There was a silence. Then I heard Ellen say, quietly and firmly—

“Will you answer me a question?”

“Certainly.”

“Did you meet Miss Dove alone, last Thursday?”

I felt that her eyes were fixed upon his face as she put the question, and I guessed how it startled and amazed him; but he was unabashed, and replied instantly—

“Where?”

She waited a moment, like one pausing to give the coup de grâce, before she said—“Close to the river-side, among Lord ———s plantations.”

Greatly to my astonishment, for I naturally expected a denial, the answer came at once, in a clear, decided voice. “Yes, I did meet her.”

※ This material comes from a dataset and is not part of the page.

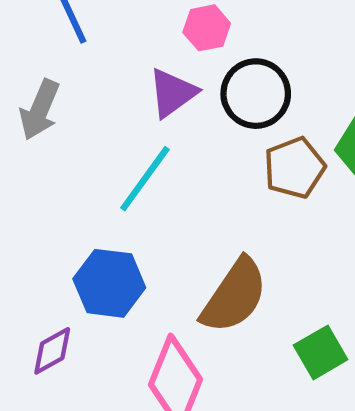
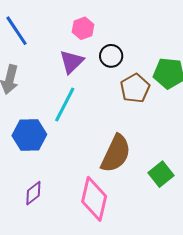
black circle: (256, 94) -> (111, 56), size x0.7
blue hexagon: (109, 283) -> (29, 135), moved

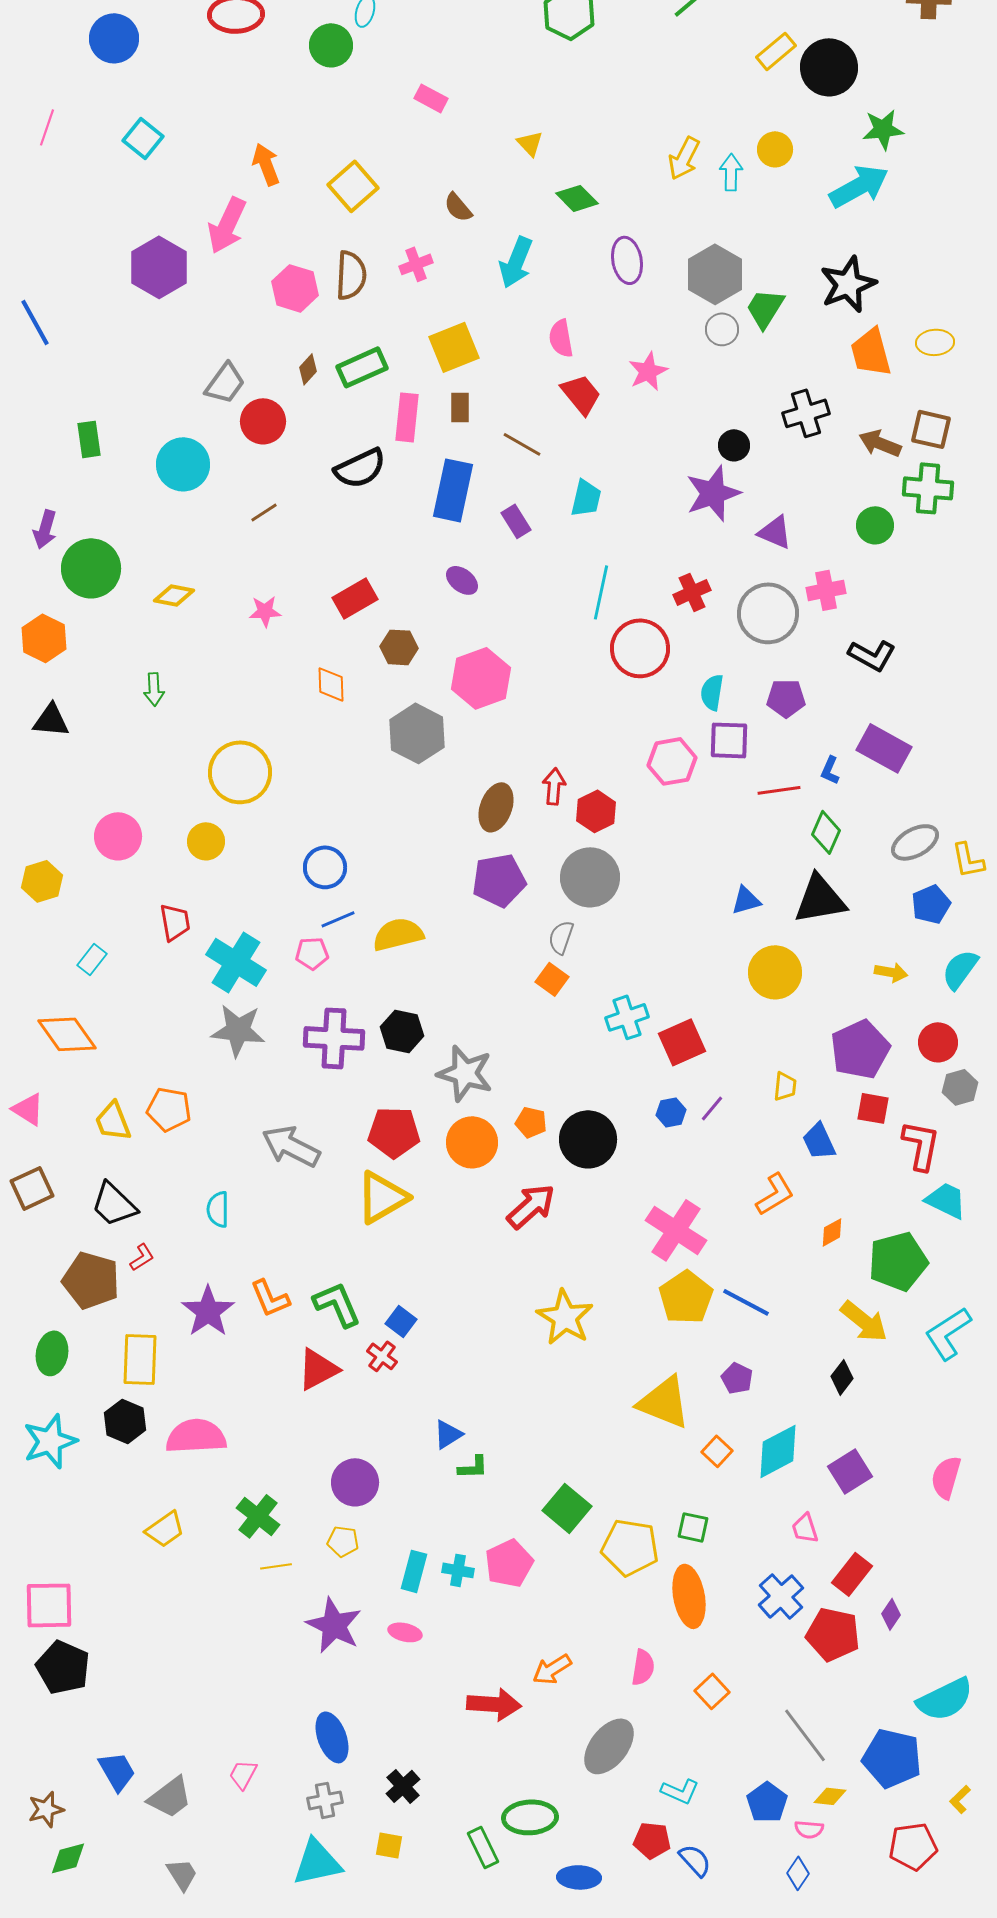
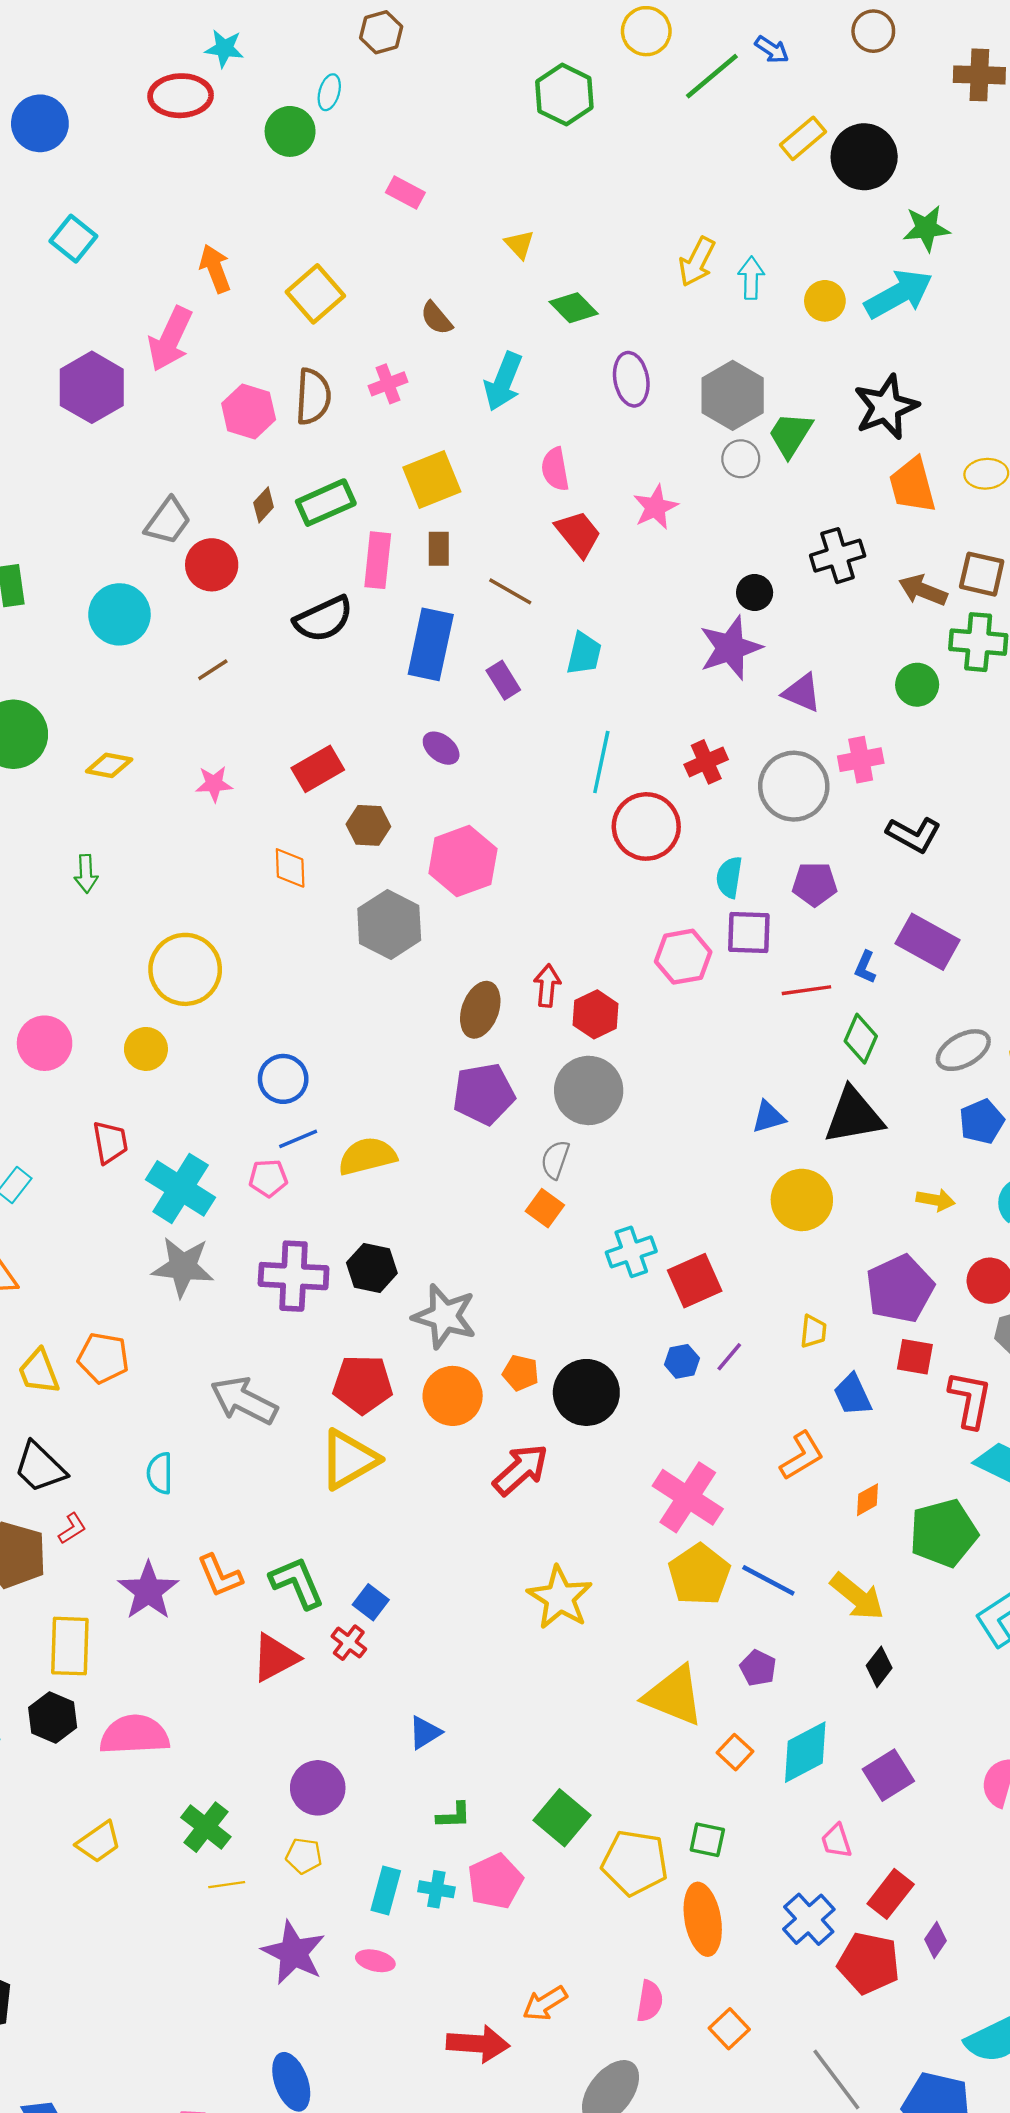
yellow circle: (775, 149) -> (825, 301), moved
yellow arrow: (864, 1321) -> (857, 1596), moved
green L-shape: (473, 1467) -> (454, 1816), moved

I could imagine, though I could not see, my wife’s start of virtuous indignation. Almost instantly, I saw her image in the mirror before me, as she rapidly crossed the room beyond; then he followed, black-suited, like the devil. In the dim distance of the mirror, I now saw their two figures reflected, floating faintly in the rose-coloured light beyond the curtains. Their backs were turned to me, their faces were looking out upon the terrace.

“I have nothing to conceal,” he continued passionately. “Some enemy has been spying upon me; but I repeat, I have nothing to conceal. Only, I wished to spare Miss Dove. Now that you have made reserve impossible, I will admit, frankly, that she has misconstrued certain harmless attentions, and that, on the day you mention, she came upon me by accident, and reproached me for my coldness, my want of sympathy. She even went further, and asked me to marry her. I tell you this in sacred confidence, for I have no right to inform others of the young lady’s indiscretion.”